Here is the list of puppies, birth time, and weight.

Puppy Number 1 1:31 AM 15.9oz Male

Puppy Number 2 2:55 AM 18.1oz Female

Puppy Number 3 3:17 AM 17.3oz Male

Puppy Number 4 3:51 AM 15.7oz Female

Puppy Number 5 4:09 AM 15oz Female

Puppy Number 6 5:10 AM 16oz Male

Puppy Number 7 8:45 AM 19.7oz Male

Two more of the puppies did not make it. Their birth times was 6:25am and 9:45am. The first one just looked like it was not full term…it was missing hair and in general was not fully formed. The last one I am guessing that puppy number 7 was kind of caught and she was just trapped for too long. I did EVERYTHING I know how to do to revive her…including mouth to mouth CPR. It broke my heart as she was a very sweet little angel , but sometimes it happens. Puppy number 7 was joking dubbed “Corky”! He is the biggest puppy I have ever had born! This is a very nice healthy litter!

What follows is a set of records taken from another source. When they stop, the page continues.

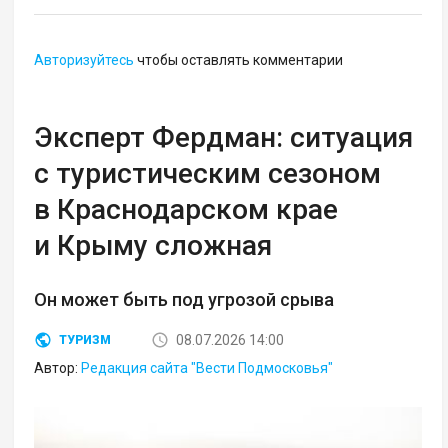
Авторизуйтесь
чтобы оставлять комментарии
Эксперт Фердман: ситуация
с туристическим сезоном
в Краснодарском крае
и Крыму сложная
Он может быть под угрозой срыва
08.07.2026 14:00
ТУРИЗМ
Автор:
Редакция сайта "Вести Подмосковья"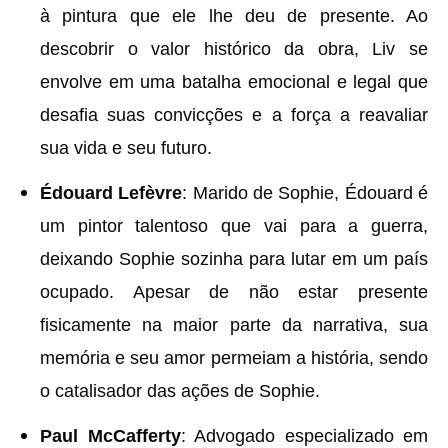
à pintura que ele lhe deu de presente. Ao
descobrir o valor histórico da obra, Liv se
envolve em uma batalha emocional e legal que
desafia suas convicções e a força a reavaliar
sua vida e seu futuro.
Édouard Lefèvre
: Marido de Sophie, Édouard é
um pintor talentoso que vai para a guerra,
deixando Sophie sozinha para lutar em um país
ocupado. Apesar de não estar presente
fisicamente na maior parte da narrativa, sua
memória e seu amor permeiam a história, sendo
o catalisador das ações de Sophie.
Paul McCafferty
: Advogado especializado em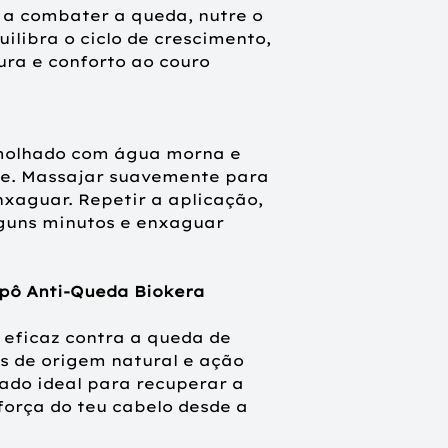
 a combater a queda, nutre o
quilibra o ciclo de crescimento,
ra e conforto ao couro
 molhado com água morna e
te. Massajar suavemente para
xaguar. Repetir a aplicação,
lguns minutos e enxaguar
pô Anti-Queda Biokera
eficaz contra a queda de
s de origem natural e ação
iado ideal para recuperar a
força do teu cabelo desde a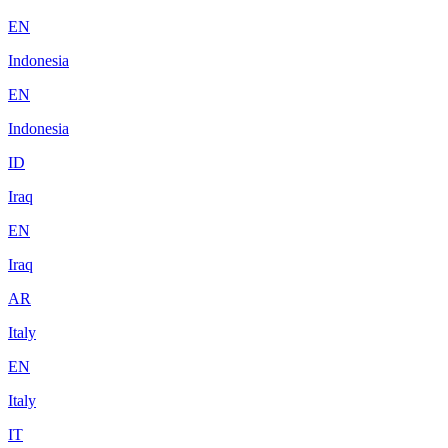
EN
Indonesia
EN
Indonesia
ID
Iraq
EN
Iraq
AR
Italy
EN
Italy
IT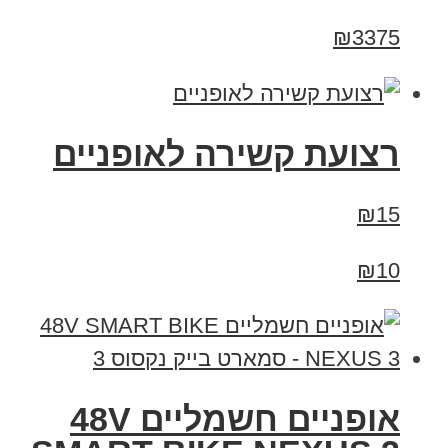
₪3375
רצועת קשירה לאופניים
₪15
₪10
אופניים חשמליים 48V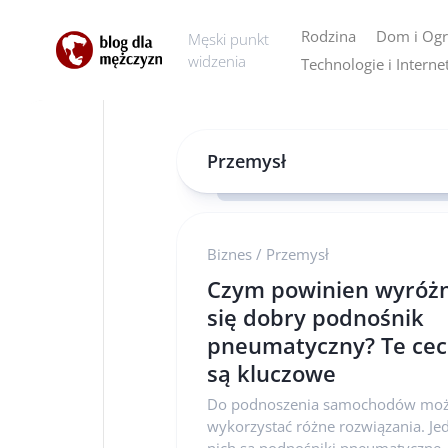
Skip
to
Rodzina
Dom i Og
Męski punkt
content
widzenia
Technologie i Interne
AGD
Dom
Przemysł
Ogród
Biznes
/
Przemysł
Czym powinien wyróżn
się dobry podnośnik
pneumatyczny? Te ce
są kluczowe
Do podnoszenia samochodów mo
wykorzystać różne rozwiązania. J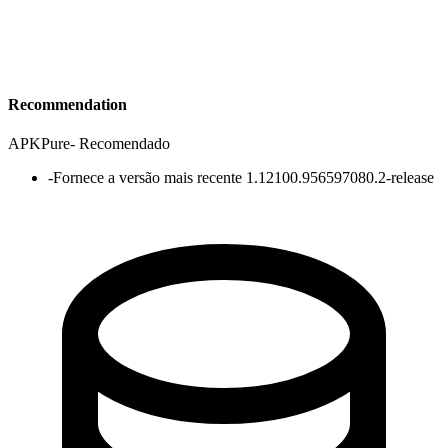
Recommendation
APKPure
-
Recomendado
-
Fornece a versão mais recente 1.12100.956597080.2-release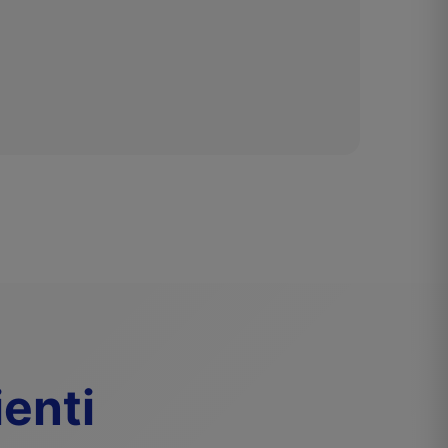
ienti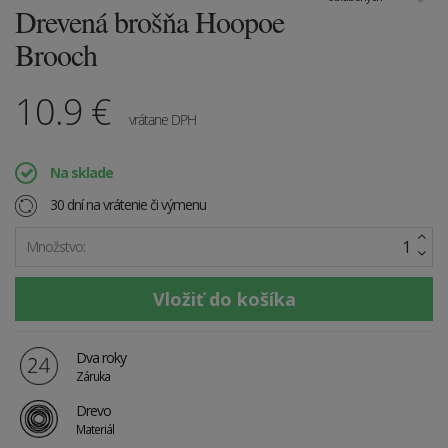
Drevená brošňa Hoopoe
Brooch
10.9
€
vrátane DPH
Na sklade
30 dní na vrátenie či výmenu
Množstvo:
Dva roky
Záruka
Drevo
Materiál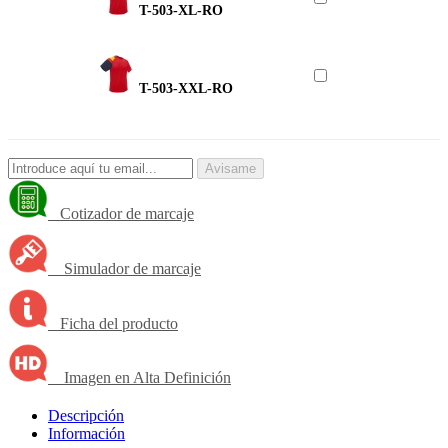
T-503-XL-RO
T-503-XXL-RO
Avisame
Cotizador de marcaje
Simulador de marcaje
Ficha del producto
Imagen en Alta Definición
Descripción
Información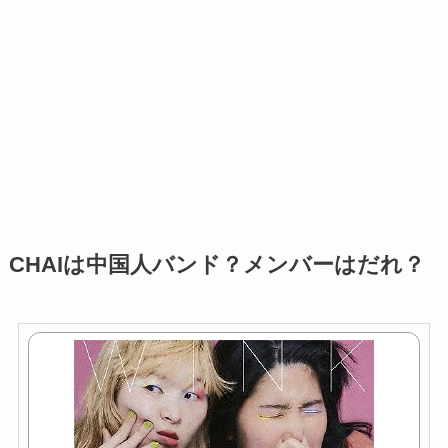
CHAIは中国人バンド？メンバーはだれ？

Whelping puppies is HARD WORK….for everyone involved. When you lose a pup there is EXTREME sadness and when a pup takes that first gasp of air there is EXTREME joy and relief! Poor Kim every time a pup was born would screw up her face and put her fingers in her ears so she didn’t have to listen to all the mucous sounds. She would then remove her fingers look at me and say “Is it ok?”. When I replied “yes” she would smile wildly! When I said no she would crawl in the whelping pen and gently stroke Whitey and cry with her. Kim’s tears and gentleness serve to remind me of the cycle of life. We both took the last one EXTREMELY hard! With the 2 losses I showed them to Whitey, let her lick on them and when she disengaged from them I would substitute a living puppy and quickly remove the dead one. Then I would go outside and do my crying!

The puppies were introduced to scent today. I took a scent tube and gave each one a good snoot full and placed them on momma’s nipple.

I am off to bed! I am exhausted!

March 4, 2011

Puppy Number 1 15.9oz Male

Puppy Number 2 19.1oz Female

Puppy Number 3 19.7oz Male

Puppy Number 4 16.8oz Female

Puppy Number 5 16.6oz Female

Puppy Number 6 18.2oz Male

Puppy Number 7 20.9oz Male

Everyone is doing well! Again puppies did scent work. They all got their little heads in the scent bottle and placed on mother’s nipple. Puppies 2 and 4 tried to suck on the scent! Off to bed again…been a long day!

Kim has been INVALUABLE during this process! She has been there through it all. Thick and then…wading into all the chores that must be done. I don’t know how I can ever thank her enough! Good friend……….what more can I say! I hope that each of these pups have that same opportunity!